Using the arcpy site package in Python, you can accomplish this by converting your geotiff to a raster object and using the extent and *max&*min classes.

import arcpy

arcpy.env.workspace = r'C:\path\to\ws'

rasters = arcpy.ListRasters()

for ras in rasters:
    f = arcpy.Raster(ras)
    xmin = f.extent.XMin
    ymin = f.extent.YMin
    xmax = f.extent.XMax
    ymax = f.extent.YMax
    rectangle = "%s %s %s %s" % (xmin, xmax, ymin, ymax)
5
  • 1
    It's going to be faster if you set f equal to the extent, instead of accessing it each time. I had code similar to this in a tight loop (building raster indices), and it cut execution time in half by making that simple change. It's actually a two liner with getattr().
    – Paul
    Jul 31, 2014 at 19:17
  • Thanks for the comment @Paul.

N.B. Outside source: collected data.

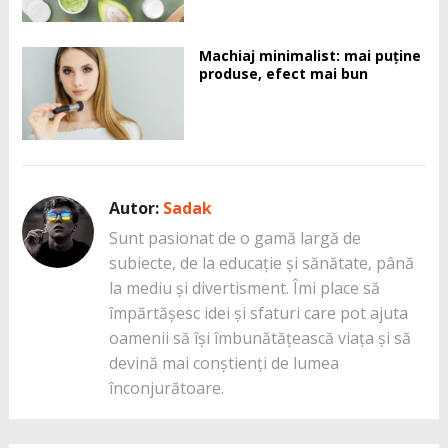
Machiaj minimalist: mai puține
produse, efect mai bun
Autor:
Sadak
Sunt pasionat de o gamă largă de
subiecte, de la educație și sănătate, până
la mediu și divertisment. Îmi place să
împărtășesc idei și sfaturi care pot ajuta
oamenii să își îmbunătățească viața și să
devină mai conștienți de lumea
înconjurătoare.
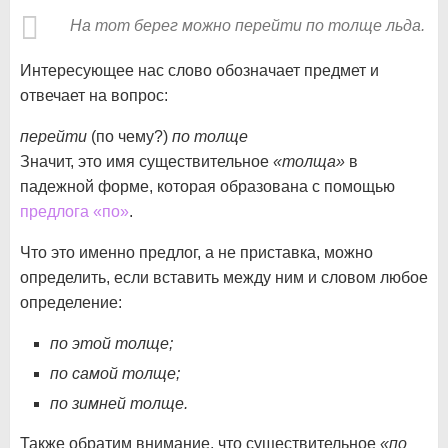
На тот берег можно перейти по толще льда.
Интересующее нас слово обозначает предмет и
отвечает на вопрос:
перейти
(по чему?)
по толще
Значит, это имя существительное
«толща»
в
падежной форме, которая образована с помощью
предлога «по»
.
Что это именно предлог, а не приставка, можно
определить, если вставить между ним и словом любое
определение:
по этой толще;
по самой толще;
по зимней толще.
Также обратим внимание, что существительное
«по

My benchmark tests indicate 0.05 seconds to extract the extent using this method. Two-liners are not necessarily better than larger sections of code--after all "Readability counts." (from the Zen of Python: import this)
    – Aaron
    Jul 31, 2014 at 19:27
  • Huh, I noticed a substantial difference in my benchmarks over 1000 rasters. But for a few, yeah there won't be any noticeable difference.
    – Paul
    Jul 31, 2014 at 19:30
  • 2
    The source for import this is amusing indeed. ;) I find [getattr(extent, x) for x in ("XMin", "YMin", "XMax", "YMax")] pretty readable, but that's just me.
    – Paul
    Jul 31, 2014 at 19:36
  • 1
    I'm sorry but I want to know how the arcpy library does this, I'm writing my own reader in Scala.
    – Johan S
    Jul 31, 2014 at 19:43
0

I see that no one has mentioned yet to use GDAL's GetEnvelope(). From the Docs:

Computes and returns the bounding envelope for this geometry in the passed psEnvelope structure. This method is the same as the C function OGR_G_GetEnvelope().

So what you want to do is:

(xMin, xMax, yMin, yMax) = geom.GetEnvelope()

I feel this is more direct to what you need than using GeoTransform and doing some math to get the corners.